About commercial usage:

- Oracle uses R-trees now, I think. Before that, they had what I thought was a bad implementation of something sort of grid-like. Some notes I wrote from a few years ago on their "hh-encoded" index:

    Oracle 9 Spatial offered both R-tree and quadtree indexes 
    (http://download-uk.oracle.com/docs/cd/B10501_01/appdev.920/a96630/sdo_intro.htm#i877656). 
    The generation of index terms for a spatial object is called "tesselation". They have 
    two approaches to tesselation, 1) fixed-size tiles, in which the space is partitioned to 
    a fixed resolution, and covering cells give rise to index terms; 2) variable-size tiles, 
    in which spatial decomposition stops when a configurable number of tiles are generated for 
    the spatial object being indexed.

    Now here's where it gets strange. An Oracle quadtree index is either pure-fixed, or 
    it is hybrid. Hybrid is a fixed index AND a variable index. The docs recommend not 
    using hybrid. I could not find an explanation of why they even offer a hybrid option
    (as opposed to pure-variable).

    This Oracle 9 doc is from 2002. I also found a paper doing a performance comparison 
    of R-tree and fixed from around that time 
    (http://www.dpi.inpe.br/cursos/ser303/oracle_r_tree.pdf). This paper concludes 
    that R-trees are usually best, although they identify situations in which quadtrees win.

    Oracle 11 appears to have dropped quadtrees altogether
    (http://download.oracle.com/docs/cd/B28359_01/appdev.111/b28400/sdo_intro.htm#i877656).

    The pure variable-sized tile approach option was never offered in their product, 
    and not examined in the 2002 performance comparison. As that paper points out, 
    tuning fixed-size is tricky. If the tile size is too small, you get a large number 
    of index entries per spatial object. They take space, io bandwidth to read, 
    cpu time to process, etc. If the tile size is too large, you run the risk of 
    poor accuracy, retrieving more objects than necessary, again generating more io and 
    cpu. And if your data set has objects of various sizes, there is no single good size.
- Microsoft is less clear to me. From some of the tuning options on their spatial indexes, it sounds to me like a fixed-size tile approach, with tunable resolution. But I could be wrong, and I haven't looked into it in years.

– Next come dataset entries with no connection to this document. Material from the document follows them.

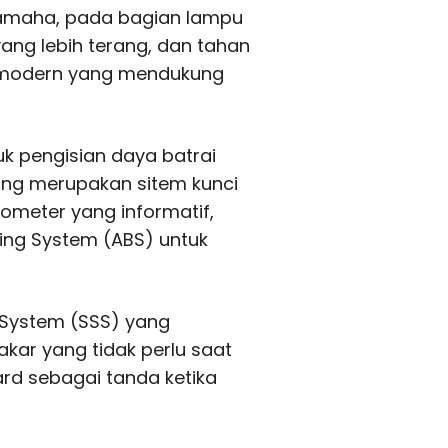
 Yamaha, pada bagian lampu
ang lebih terang, dan tahan
ur modern yang mendukung
uk pengisian daya batrai
ang merupakan sitem kunci
dometer yang informatif,
king System (ABS) untuk
rt System (SSS) yang
kar yang tidak perlu saat
rd sebagai tanda ketika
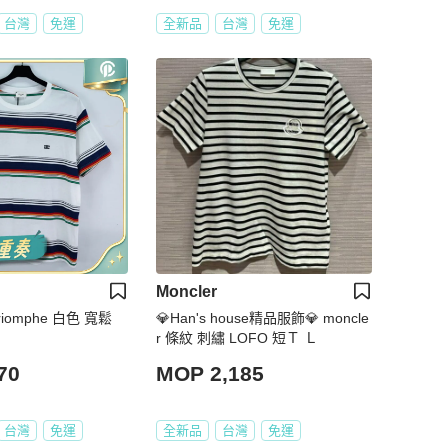
台灣
免運
全新品
台灣
免運
Moncler
Triomphe 白色 寬鬆
💎Han's house精品服飾💎 moncle
r 條紋 刺繡 LOFO 短Ｔ Ｌ
70
MOP 2,185
台灣
免運
全新品
台灣
免運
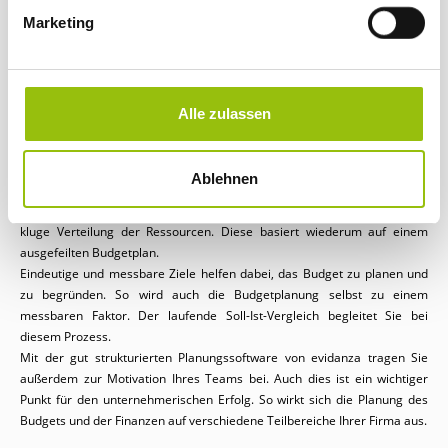
Durch die Integration der individuellen Accounting-Strukturen fügt
g
Marketing
sich die integrative Planung optimal in Ihr System ein.
u
Auch individuelle, spezifische Prozesse in der Organisationsstruktur
n
lassen sich korrekt abbilden.
g
Die direkte Integration in Ihre Ergebnis- und Finanzplanung
s
vereinfacht den Zugang.
Alle zulassen
a
Erweiterte Budgetanalysen und -reports optimieren die Transparenz.
u
Eins der wichtigsten Ziele bei der unternehmerischen Planung besteht in
s
Ablehnen
der Umsetzung der strategischen Ziele. Damit Ihnen das gelingt,
w
brauchen Sie eine klare Definition Ihrer Unternehmensziele sowie eine
a
kluge Verteilung der Ressourcen. Diese basiert wiederum auf einem
h
ausgefeilten Budgetplan.
l
Eindeutige und messbare Ziele helfen dabei, das Budget zu planen und
zu begründen. So wird auch die Budgetplanung selbst zu einem
messbaren Faktor. Der laufende Soll-Ist-Vergleich begleitet Sie bei
diesem Prozess.
Mit der gut strukturierten Planungssoftware von evidanza tragen Sie
außerdem zur Motivation Ihres Teams bei. Auch dies ist ein wichtiger
Punkt für den unternehmerischen Erfolg. So wirkt sich die Planung des
Budgets und der Finanzen auf verschiedene Teilbereiche Ihrer Firma aus.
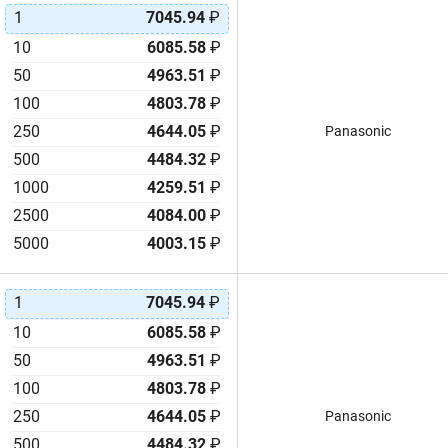
1
7045.94
₽
10
6085.58
₽
50
4963.51
₽
100
4803.78
₽
250
4644.05
₽
Panasonic
500
4484.32
₽
1000
4259.51
₽
2500
4084.00
₽
5000
4003.15
₽
1
7045.94
₽
10
6085.58
₽
50
4963.51
₽
100
4803.78
₽
250
4644.05
₽
Panasonic
500
4484.32
₽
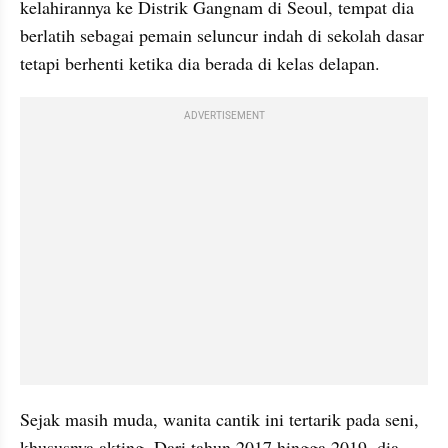
kelahirannya ke Distrik Gangnam di Seoul, tempat dia 
berlatih sebagai pemain seluncur indah di sekolah dasar 
tetapi berhenti ketika dia berada di kelas delapan.
ADVERTISEMENT
Sejak masih muda, wanita cantik ini tertarik pada seni, 
khususnya akting. Dari tahun 2017 hingga 2019, dia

- PostGIS uses R-trees. The problem with this approach is that it's a separate implementation from their main B-tree, so it always lags behind. With space-filling curves, you just use your B-tree and improvements to it then apply to your spatial indexes.

- MySQL also uses R-trees, and only in conjunction with MyISAM. So that's pretty bad.

- I know less about distributed spatial indexes, but I would think that space-filling curves are more amenable to distributed structures because they don't rely on a tree to organize the space. You can partition the 1-d space of z-values to load balance the shards.